- **Collection entries**
+++

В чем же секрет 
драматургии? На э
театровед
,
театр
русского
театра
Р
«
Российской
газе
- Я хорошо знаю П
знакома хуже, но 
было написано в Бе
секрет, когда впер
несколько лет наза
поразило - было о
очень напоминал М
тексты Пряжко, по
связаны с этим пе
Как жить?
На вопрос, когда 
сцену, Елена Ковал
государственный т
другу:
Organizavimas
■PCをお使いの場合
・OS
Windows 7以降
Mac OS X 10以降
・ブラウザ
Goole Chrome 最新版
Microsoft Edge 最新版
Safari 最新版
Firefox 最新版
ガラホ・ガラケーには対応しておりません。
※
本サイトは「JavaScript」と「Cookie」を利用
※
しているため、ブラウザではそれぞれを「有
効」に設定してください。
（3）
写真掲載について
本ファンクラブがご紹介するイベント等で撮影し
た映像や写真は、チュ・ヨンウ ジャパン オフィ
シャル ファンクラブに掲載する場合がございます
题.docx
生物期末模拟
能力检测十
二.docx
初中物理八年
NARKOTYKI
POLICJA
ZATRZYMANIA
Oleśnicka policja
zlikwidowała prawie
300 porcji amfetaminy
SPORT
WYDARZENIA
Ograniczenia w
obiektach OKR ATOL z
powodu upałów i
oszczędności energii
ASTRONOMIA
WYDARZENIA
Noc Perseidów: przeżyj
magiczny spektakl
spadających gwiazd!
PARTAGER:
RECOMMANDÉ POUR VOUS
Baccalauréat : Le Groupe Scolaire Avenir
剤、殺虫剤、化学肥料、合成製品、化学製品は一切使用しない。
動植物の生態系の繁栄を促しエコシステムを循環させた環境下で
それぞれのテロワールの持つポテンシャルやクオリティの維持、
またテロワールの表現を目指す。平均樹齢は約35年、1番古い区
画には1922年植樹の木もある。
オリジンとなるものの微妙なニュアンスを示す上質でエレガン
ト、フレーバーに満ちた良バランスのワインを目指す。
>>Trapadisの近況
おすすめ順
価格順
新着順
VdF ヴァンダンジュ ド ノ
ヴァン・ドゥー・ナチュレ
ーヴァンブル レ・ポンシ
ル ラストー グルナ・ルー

+++

- **WORK ORDER**
What is needed here is an exact transcription of the records above.

- **WRITTEN ANSWER**
В чем же секрет 
драматургии? На э
театровед
,
театр
русского
театра
Р
«
Российской
газе
- Я хорошо знаю П
знакома хуже, но 
было написано в Бе
секрет, когда впер
несколько лет наза
поразило - было о
очень напоминал М
тексты Пряжко, по
связаны с этим пе
Как жить?
На вопрос, когда 
сцену, Елена Ковал
государственный т
другу:
Organizavimas
■PCをお使いの場合
・OS
Windows 7以降
Mac OS X 10以降
・ブラウザ
Goole Chrome 最新版
Microsoft Edge 最新版
Safari 最新版
Firefox 最新版
ガラホ・ガラケーには対応しておりません。
※
本サイトは「JavaScript」と「Cookie」を利用
※
しているため、ブラウザではそれぞれを「有
効」に設定してください。
（3）
写真掲載について
本ファンクラブがご紹介するイベント等で撮影し
た映像や写真は、チュ・ヨンウ ジャパン オフィ
シャル ファンクラブに掲載する場合がございます
题.docx
生物期末模拟
能力检测十
二.docx
初中物理八年
NARKOTYKI
POLICJA
ZATRZYMANIA
Oleśnicka policja
zlikwidowała prawie
300 porcji amfetaminy
SPORT
WYDARZENIA
Ograniczenia w
obiektach OKR ATOL z
powodu upałów i
oszczędności energii
ASTRONOMIA
WYDARZENIA
Noc Perseidów: przeżyj
magiczny spektakl
spadających gwiazd!
PARTAGER:
RECOMMANDÉ POUR VOUS
Baccalauréat : Le Groupe Scolaire Avenir
剤、殺虫剤、化学肥料、合成製品、化学製品は一切使用しない。
動植物の生態系の繁栄を促しエコシステムを循環させた環境下で
それぞれのテロワールの持つポテンシャルやクオリティの維持、
またテロワールの表現を目指す。平均樹齢は約35年、1番古い区
画には1922年植樹の木もある。
オリジンとなるものの微妙なニュアンスを示す上質でエレガン
ト、フレーバーに満ちた良バランスのワインを目指す。
>>Trapadisの近況
おすすめ順
価格順
新着順
VdF ヴァンダンジュ ド ノ
ヴァン・ドゥー・ナチュレ
ーヴァンブル レ・ポンシ
ル ラストー グルナ・ルー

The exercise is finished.